Lo scenario è quello tipico a cui ormai da tanti anni ci ha abituati il mondo pubblicitario: prima ti creo il bisogno dandoti un servizio gratis e poi quando il bisogno si fa realtà… tac: te lo metto a pagamento!
In questi mesi di emergenza sanitaria le scuole, gli insegnanti e gli studenti, hanno sperimentato, loro malgrado, la spesso sterile didattica a distanza e l’attività didattica e organizzativa degli istituti (Consigli di classe, collegi docenti, ecc.) attraverso le videoconferenze.
Tra le piattaforme più utilizzate c’è sicuramente la “G Suite for Education” offerta gratuitamente da Google, attraverso la quale avviene la gestione di lezioni a distanza, riunioni, contenuti didattici, ecc.
Ma la sorpresa è arrivata inaspettata per molti istituti scolastici. Dallo scorso 1 ottobre infatti la piattaforma della multinazionale americana ha imposto un canone per condurre videoconferenze con più di 100 utenti.
Nessun problema se non fosse che molti istituti stanno convocando regolarmente i collegi dei docenti online e, spesso, i partecipanti sono in numero maggiore rispetto al limite gratuito della piattaforma.
Google però da parte sua propone il passaggio ad una versione a pagamento che avrebbe il costo di circa 300 euro al mese. Cifre che per le istituzioni scolastiche, che non godono di bilanci floridi, non sono di poco conto se moltiplicate per un intero anno.
Era luglio 2017 quando il Ministero e il colosso web Google firmavano l’accordo per accrescere le competenze digitali nella scuola attraverso la messa a disposizione di piattaforme a titolo gratuito.
Ma nel frattempo è arrivata la pandemia ed è cambiato il mondo. Gli applicativi Google come ad esempio “classroom” con la possibilità di creare vere e proprie classi virtuali, sono diventati di utilizzo comune nelle scuole spinti dalla didattica a distanza che nel primo picco della pandemia ha permesso di tenere le scuole “aperte”.

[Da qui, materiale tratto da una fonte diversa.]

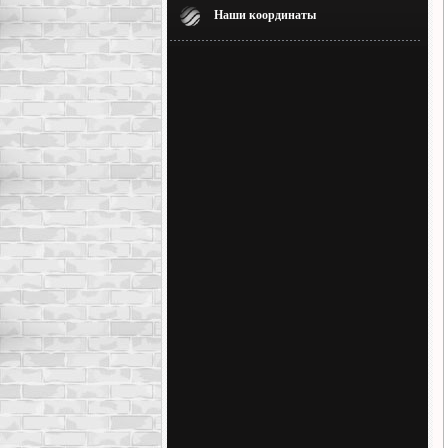
Наши координаты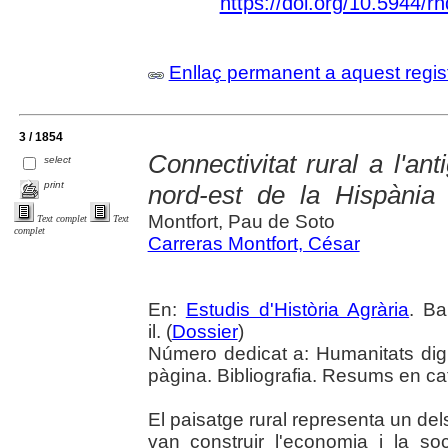
https://doi.org/10.5944/r
Enllaç permanent a aquest regis
3 / 1854
Connectivitat rural a l'ant
select
print
nord-est de la Hispània
Montfort, Pau de Soto
Text complet
Text
complet
Carreras Montfort, César
En:
Estudis d'Història Agrària
. Ba
il. (
Dossier
)
Número dedicat a: Humanitats digit
pàgina. Bibliografia. Resums en cata
El paisatge rural representa un del
van construir l'economia i la soci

Oltre ai costi da affrontare per le scuole, non è poi da sottovalutare l’altro grande tema della gestione della mole impressionante di informazioni che quotidianamente vengono caricate sui server della multinazionale americana da parte di tante scuole italiane. Una miniera preziosissima di dati! E sappiamo bene quanto per l’economia digitale i dati siano importanti.
I numeri del sistema scolastico potrebbero invece favorire la realizzazione di una piattaforma autonoma promossa dal Ministero stesso. In questo modo verrebbero evitate sorprese alle istituzioni scolastiche, anche di tipo economico, e sicuramente si avrebbero maggiori garanzie sulla gestione dei dati degli utenti.